Pierce then states that Upton bought some land at the land office in Gainesville on his way back to Louisiana, where he was teaching in a Black school.

Upton did not buy any land at that time. He did buy 40 acres in 1880, 82 acres in 1881 and 90 acres in 1888, all located north of present day downtown Boynton along what would become the Federal highway and railroad, stretching to Lake Worth waterway (Intracoastal). He also appears on the 1880 Census as living in Louisiana,  a single man teaching school. So he sat on those 200 acres in Florida, paying the taxes and selling a few small parcels here and there.
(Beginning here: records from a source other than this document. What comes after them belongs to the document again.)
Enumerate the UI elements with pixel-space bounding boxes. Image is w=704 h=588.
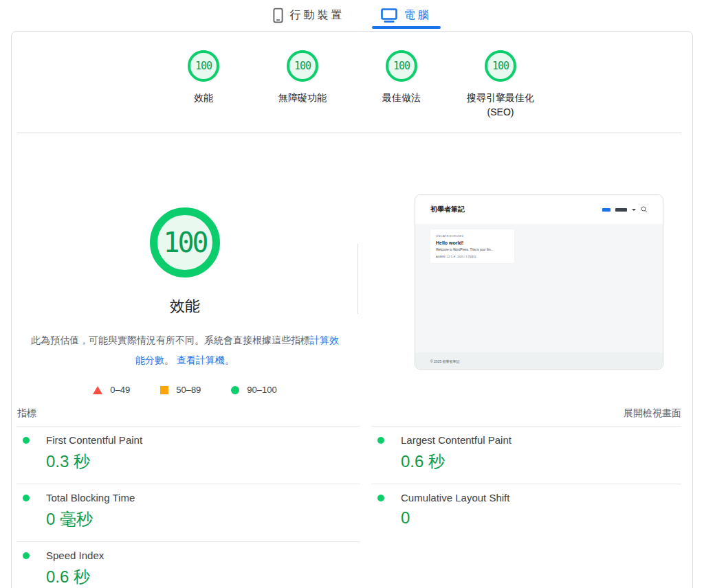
thumb-post-category: UNCATEGORIZED bbox=[436, 234, 509, 238]
metric-largest-contentful-paint: Largest Contentful Paint 0.6 秒 bbox=[371, 426, 681, 484]
thumb-nav-menu bbox=[615, 208, 627, 212]
score-badge: 100 bbox=[485, 50, 516, 82]
metric-name: Cumulative Layout Shift bbox=[401, 492, 509, 504]
report-card: 100 效能 100 無障礙功能 100 最佳做法 bbox=[11, 31, 693, 588]
thumb-site-nav bbox=[602, 206, 648, 213]
pass-dot-icon bbox=[377, 437, 384, 444]
performance-gauge-column: 100 效能 此為預估值，可能與實際情況有所不同。系統會直接根據這些指標計算效能… bbox=[12, 133, 358, 395]
active-tab-indicator bbox=[372, 26, 441, 29]
thumb-post-title: Hello world! bbox=[436, 240, 509, 245]
thumb-site-footer: © 2025 初學者筆記 bbox=[415, 352, 663, 370]
metric-value: 0.6 秒 bbox=[401, 451, 681, 473]
score-badge: 100 bbox=[287, 50, 318, 82]
performance-title: 效能 bbox=[12, 296, 358, 317]
metrics-grid: First Contentful Paint 0.3 秒 Total Block… bbox=[16, 426, 681, 588]
metric-name: Largest Contentful Paint bbox=[401, 434, 512, 446]
page-screenshot-thumbnail[interactable]: 初學者筆記 UNCATEGORIZED Hello world! Welcome… bbox=[415, 194, 663, 370]
performance-score: 100 bbox=[163, 227, 206, 258]
metric-name: Speed Index bbox=[46, 550, 104, 561]
metric-speed-index: Speed Index 0.6 秒 bbox=[16, 541, 360, 588]
tab-mobile[interactable]: 行動裝置 bbox=[270, 0, 348, 31]
thumb-post-meta: ADMIN / 12 5 月, 2025 / 1 則留言 bbox=[436, 255, 509, 258]
summary-item-seo[interactable]: 100 搜尋引擎最佳化 (SEO) bbox=[462, 50, 539, 133]
view-calculator-link[interactable]: 查看計算機。 bbox=[177, 354, 234, 365]
score-badge: 100 bbox=[188, 50, 219, 82]
pass-circle-icon bbox=[231, 386, 239, 394]
score-label: 最佳做法 bbox=[382, 91, 421, 105]
desktop-icon bbox=[381, 8, 397, 23]
metrics-column-right: Largest Contentful Paint 0.6 秒 Cumulativ… bbox=[371, 426, 681, 539]
pass-dot-icon bbox=[377, 495, 384, 501]
legend-average: 50–89 bbox=[160, 385, 201, 395]
metrics-header: 指標 展開檢視畫面 bbox=[12, 402, 692, 426]
pass-dot-icon bbox=[23, 552, 30, 559]
thumb-footer-text: © 2025 初學者筆記 bbox=[430, 359, 460, 363]
legend-fail: 0–49 bbox=[93, 385, 130, 395]
score-legend: 0–49 50–89 90–100 bbox=[12, 385, 358, 395]
vertical-divider bbox=[358, 244, 358, 314]
metric-value: 0 毫秒 bbox=[46, 508, 360, 530]
legend-pass: 90–100 bbox=[231, 385, 276, 395]
expand-view-button[interactable]: 展開檢視畫面 bbox=[624, 407, 681, 420]
thumb-post-excerpt: Welcome to WordPress. This is your firs.… bbox=[436, 248, 509, 251]
metric-first-contentful-paint: First Contentful Paint 0.3 秒 bbox=[16, 426, 360, 484]
summary-item-best-practices[interactable]: 100 最佳做法 bbox=[363, 50, 440, 133]
metric-value: 0.6 秒 bbox=[46, 566, 360, 588]
estimate-disclaimer: 此為預估值，可能與實際情況有所不同。系統會直接根據這些指標計算效能分數。 查看計… bbox=[30, 330, 340, 370]
metric-cumulative-layout-shift: Cumulative Layout Shift 0 bbox=[371, 484, 681, 539]
pass-dot-icon bbox=[23, 437, 30, 444]
score-label: 無障礙功能 bbox=[278, 91, 327, 105]
thumb-nav-link-blue bbox=[602, 208, 610, 212]
performance-gauge: 100 bbox=[150, 207, 220, 278]
fail-triangle-icon bbox=[93, 386, 102, 394]
metrics-column-left: First Contentful Paint 0.3 秒 Total Block… bbox=[16, 426, 360, 588]
metric-name: First Contentful Paint bbox=[46, 434, 142, 446]
metrics-title: 指標 bbox=[17, 407, 36, 420]
metric-value: 0.3 秒 bbox=[46, 451, 360, 473]
thumb-site-title: 初學者筆記 bbox=[430, 205, 465, 214]
score-summary: 100 效能 100 無障礙功能 100 最佳做法 bbox=[12, 32, 692, 133]
tab-desktop-label: 電腦 bbox=[404, 8, 432, 23]
search-icon bbox=[641, 206, 648, 213]
chevron-down-icon bbox=[632, 209, 636, 211]
thumb-page-body: UNCATEGORIZED Hello world! Welcome to Wo… bbox=[415, 224, 663, 352]
score-value: 100 bbox=[195, 60, 212, 72]
summary-item-performance[interactable]: 100 效能 bbox=[165, 50, 242, 133]
pass-dot-icon bbox=[23, 495, 30, 501]
score-badge: 100 bbox=[386, 50, 417, 82]
metric-total-blocking-time: Total Blocking Time 0 毫秒 bbox=[16, 484, 360, 541]
tab-mobile-label: 行動裝置 bbox=[290, 8, 345, 23]
thumb-site-header: 初學者筆記 bbox=[415, 195, 663, 224]
score-value: 100 bbox=[393, 60, 410, 72]
average-square-icon bbox=[160, 386, 168, 394]
summary-item-accessibility[interactable]: 100 無障礙功能 bbox=[264, 50, 341, 133]
score-value: 100 bbox=[294, 60, 311, 72]
metric-name: Total Blocking Time bbox=[46, 492, 135, 504]
metric-value: 0 bbox=[401, 508, 681, 528]
tab-desktop[interactable]: 電腦 bbox=[378, 0, 434, 31]
performance-section: 100 效能 此為預估值，可能與實際情況有所不同。系統會直接根據這些指標計算效能… bbox=[12, 133, 692, 402]
device-tabbar: 行動裝置 電腦 bbox=[0, 0, 704, 31]
thumb-post-card: UNCATEGORIZED Hello world! Welcome to Wo… bbox=[430, 229, 514, 263]
score-label: 搜尋引擎最佳化 (SEO) bbox=[467, 91, 534, 120]
score-value: 100 bbox=[492, 60, 509, 72]
phone-icon bbox=[273, 8, 283, 23]
score-label: 效能 bbox=[194, 91, 213, 105]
Somewhere around 1910, Upton appears to have retired to Boynton to finally live on the land he had bought 30 years prior. When he first had the land, he had planted many tropical trees including coconuts, mango, bananas and pineapple. He was on the 1910 Census in Boynton, and listed his occupation as “farmer.” By 1920, his business interests were changing, and he purchased the original Scotia Plantation house owned by John Brown and opened “Upton’s Chicken Dinners.” It was only briefly open, and eventually became a “roadhouse” where liquor was sold during prohibition.

Upton increasingly became a recluse. Rumors began to circulate that Upton was very wealthy, receiving regular payments from his rich sister in England.